Copy the entries word for word. Keep the pictures out.

■ ■ ■ ■

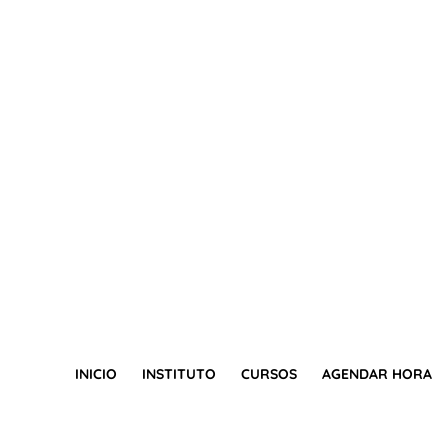
INICIO
INSTITUTO
CURSOS
AGENDAR HORA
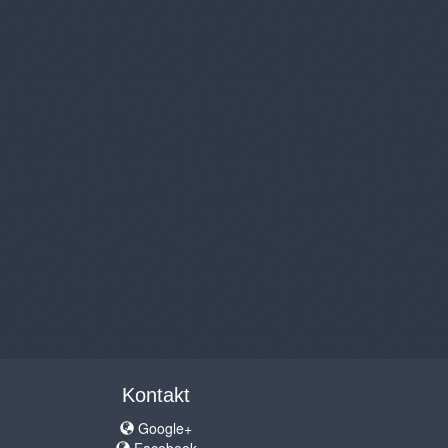
Kontakt
Google+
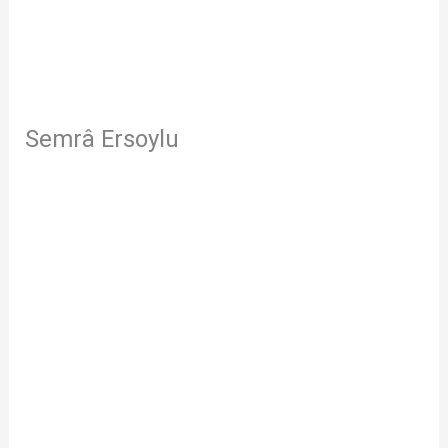
Semrâ Ersoylu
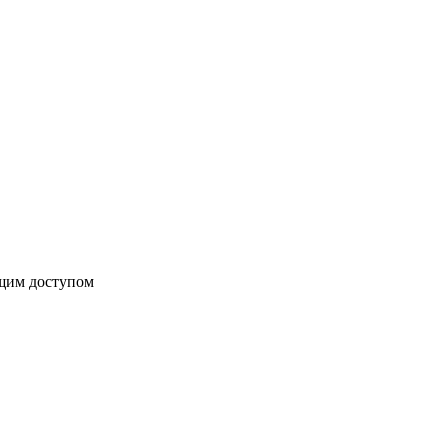
бщим доступом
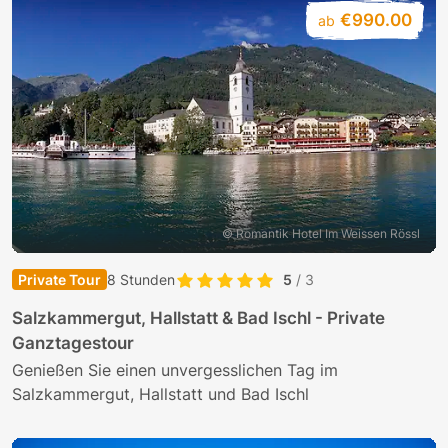
€990.00
ab
© Romantik Hotel Im Weissen Rössl
Private Tour
8 Stunden
5
/ 3
Salzkammergut, Hallstatt & Bad Ischl - Private
Ganztagestour
Genießen Sie einen unvergesslichen Tag im
Salzkammergut, Hallstatt und Bad Ischl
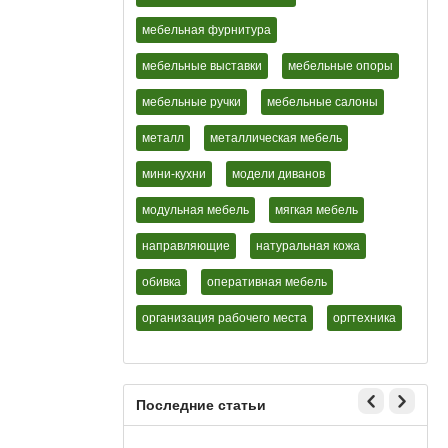
мебельная фурнитура
мебельные выставки
мебельные опоры
мебельные ручки
мебельные салоны
металл
металлическая мебель
мини-кухни
модели диванов
модульная мебель
мягкая мебель
направляющие
натуральная кожа
обивка
оперативная мебель
организация рабочего места
оргтехника
Последние статьи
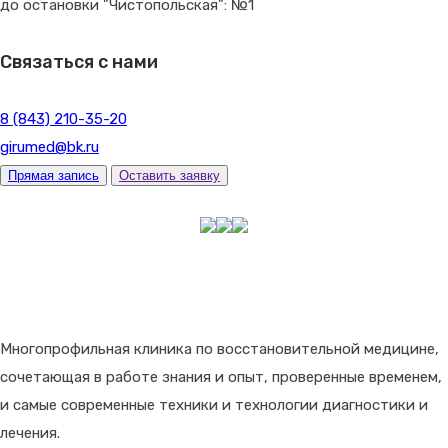
до остановки "Чистопольская": №1
Связаться с нами
8 (843) 210-35-20
girumed@bk.ru
Прямая запись
Оставить заявку
Многопрофильная клиника по восстановительной медицине,
сочетающая в работе знания и опыт, проверенные временем,
и самые современные техники и технологии диагностики и
лечения.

■ ■ ■ ■

→ **Exercise response**:
INICIO
INSTITUTO
CURSOS
AGENDAR HORA
Kontakt
Google+
Semrâ Ersoylu
бщим доступом
€990.00
ab
© Romantik Hotel Im Weissen Rössl
Private Tour
8 Stunden
5
/ 3
Salzkammergut, Hallstatt & Bad Ischl - Private
Ganztagestour
Genießen Sie einen unvergesslichen Tag im
Salzkammergut, Hallstatt und Bad Ischl
мебельная фурнитура
мебельные выставки
мебельные опоры
мебельные ручки
мебельные салоны
металл
металлическая мебель
мини-кухни
модели диванов
модульная мебель
мягкая мебель
направляющие
натуральная кожа
обивка
оперативная мебель
организация рабочего места
оргтехника
Последние статьи
до остановки "Чистопольская": №1
Связаться с нами
8 (843) 210-35-20
girumed@bk.ru
Прямая запись
Оставить заявку
Многопрофильная клиника по восстановительной медицине,
сочетающая в работе знания и опыт, проверенные временем,
и самые современные техники и технологии диагностики и
лечения.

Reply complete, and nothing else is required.